Cold atmospheric plasma restores skewed macrophage polarization in triple negative breast cancers via enhancing KAT6A acetylation
Published:23 November 2024
DOI: 10.1016/j.freeradbiomed.2024.11.028
Kaiyuan Zhu, Qing lv, Xiaofeng Dai
Abstract
Breast cancer is the most common cancer diagnosed and the second leading cause of death of cancer among women in the world, due to inappropriate diagnosis and choice of therapeutic approach. The molecular profiles of breast cancers may switch among subtypes during treatments, leading to a phenotype such as triple negative breast cancers (TNBCs) that is more difficult to treat. Cold atmospheric plasma (CAP) has been demonstrated by many studies on its efficacy in arresting the malignancies of multiple cancer types including TNBCs that lack surface receptor expression and are thus the most difficult to treat among breast cancers. By analyzing the genetic testing reports of a breast cancer clinical case misdiagnosed with BRCA1 mutation, we characterized the importance of KAT6A in driving disease progression of this patient. Through exploring genes differentially regulated under physical interactions between KAT6A and SMAD3, we proposed the KAT6A/SMAD3/IL6/CD163 molecular axis capable of driving macrophage M2 polarization in the immune microenvironment of breast cancers.

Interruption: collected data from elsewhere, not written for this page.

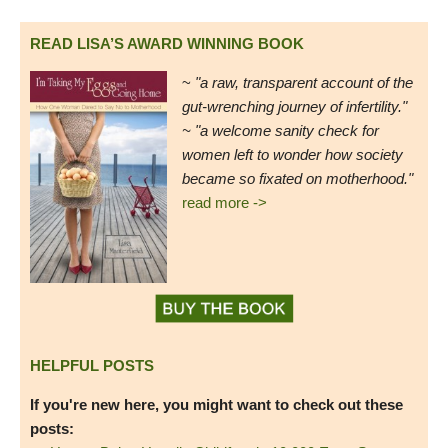
READ LISA’S AWARD WINNING BOOK
~
"a raw, transparent account of the
gut-wrenching journey of infertility."
~ "a welcome sanity check for
women left to wonder how society
became so fixated on motherhood."
read more ->
HELPFUL POSTS
If you're new here, you might want to check out these
posts: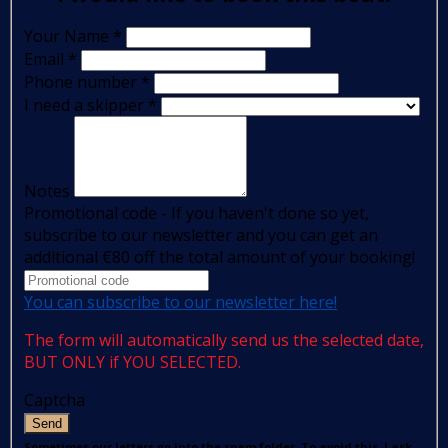
Your Name
*
Email
*
Phone number
*
I need a skipper
*
Notes
Promotional code - If you haven't done so yet,
subscribe to our newsletter and you can get an
additional €80 off the total amount of your booking!
You can subscribe to our newsletter here!
The form will automatically send us the selected date,
BUT ONLY if YOU SELECTED.
Captcha
Send
Sometimes our letters go into the spam folder. To avoid this, I ask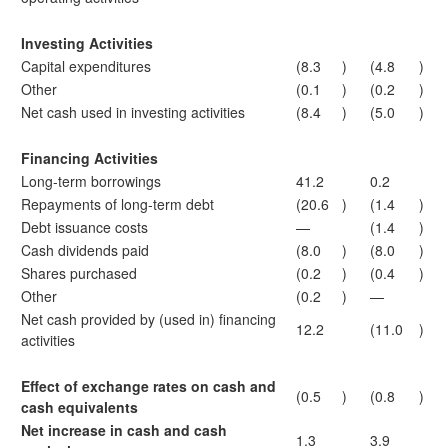
Investing Activities
Capital expenditures
(8.3
)
(4.8
)
Other
(0.1
)
(0.2
)
Net cash used in investing activities
(8.4
)
(5.0
)
Financing Activities
Long-term borrowings
41.2
0.2
Repayments of long-term debt
(20.6
)
(1.4
)
Debt issuance costs
—
(1.4
)
Cash dividends paid
(8.0
)
(8.0
)
Shares purchased
(0.2
)
(0.4
)
Other
(0.2
)
—
Net cash provided by (used in) financing
12.2
(11.0
)
activities
Effect of exchange rates on cash and
(0.5
)
(0.8
)
cash equivalents
Net increase in cash and cash
1.3
3.9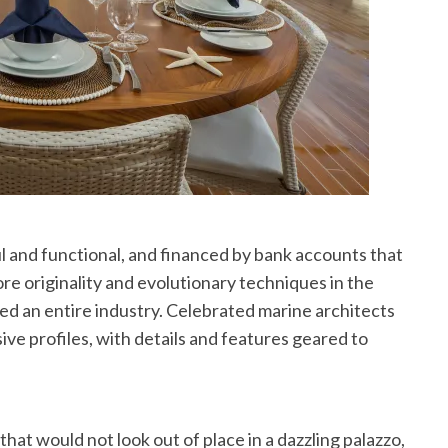
l and functional, and financed by bank accounts that
ore originality and evolutionary techniques in the
ed an entire industry. Celebrated marine architects
ve profiles, with details and features geared to
hat would not look out of place in a dazzling palazzo,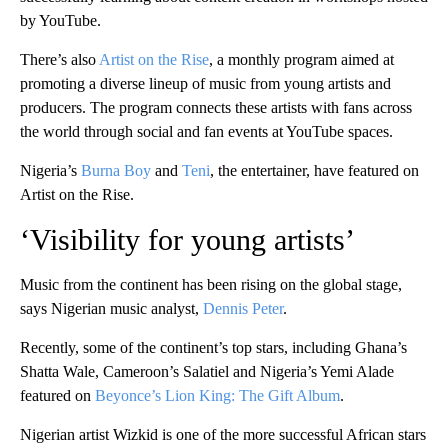
by YouTube.
There’s also
Artist on the Rise
, a monthly program aimed at
promoting a diverse lineup of music from young artists and
producers. The program connects these artists with fans across
the world through social and fan events at YouTube spaces.
Nigeria’s
Burna Boy
and
Teni
, the entertainer, have featured on
Artist on the Rise.
‘Visibility for young artists’
Music from the continent has been rising on the global stage,
says Nigerian music analyst,
Dennis Peter
.
Recently, some of the continent’s top stars, including Ghana’s
Shatta Wale, Cameroon’s Salatiel and Nigeria’s Yemi Alade
featured on
Beyonce’s Lion King: The Gift Album
.
Nigerian artist Wizkid is one of the more successful African stars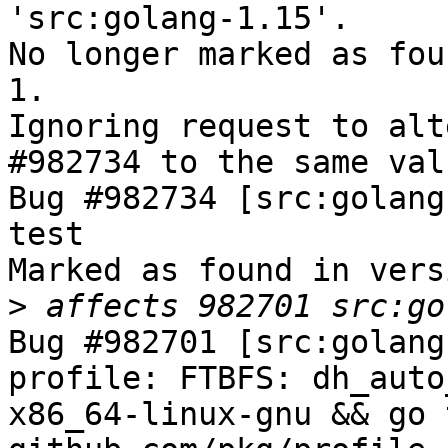
'src:golang-1.15'.

No longer marked as fou
1.

Ignoring request to alt
#982734 to the same val
Bug #982734 [src:golang
test

Marked as found in vers
>
Bug #982701 [src:golang
profile: FTBFS: dh_auto
x86_64-linux-gnu && go 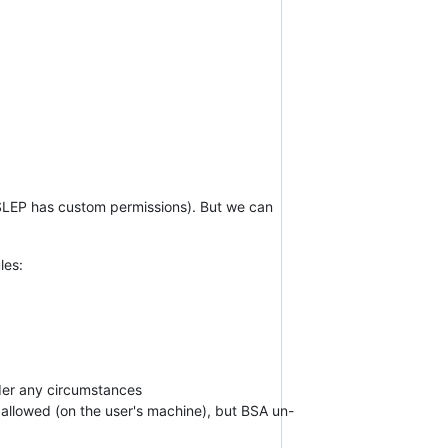
SSLEP has custom permissions). But we can
les:
nder any circumstances
 allowed (on the user's machine), but BSA un-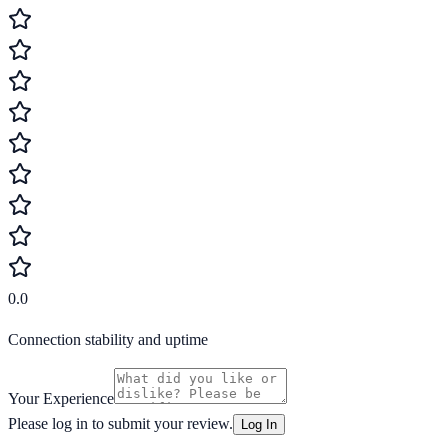
0.0
Connection stability and uptime
Your Experience
Please log in to submit your review.
Log In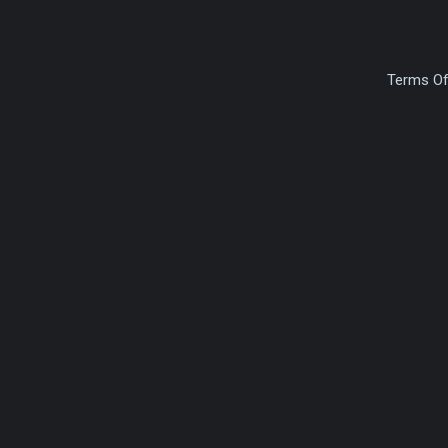
Terms Of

Through examining the expression landscapes of KAT6A at both transcriptional and translational levels, we proposed a possible role of KAT6A acetylation in reducing its ability in acetylating SMAD3 and subsequent oncogenic roles. Through analyzing the whole transcriptome and acetylome of TNBC cells in response to CAP treatment, we predicted the efficacy of CAP in resolving TNBCs via increasing KAT6A acetylation, which were validated both in vitro and in vivo. Our study, for the first time, presented the role of CAP in re-polarizing macrophages from the M2 to M1 state in the microenvironment of breast cancers via elevating KAT6A acetylation, and warranted careful interpretation of patients’ genetic testing reports by clinicians for the sake of minimizing mortalities due to inappropriate choice of therapeutic modalities.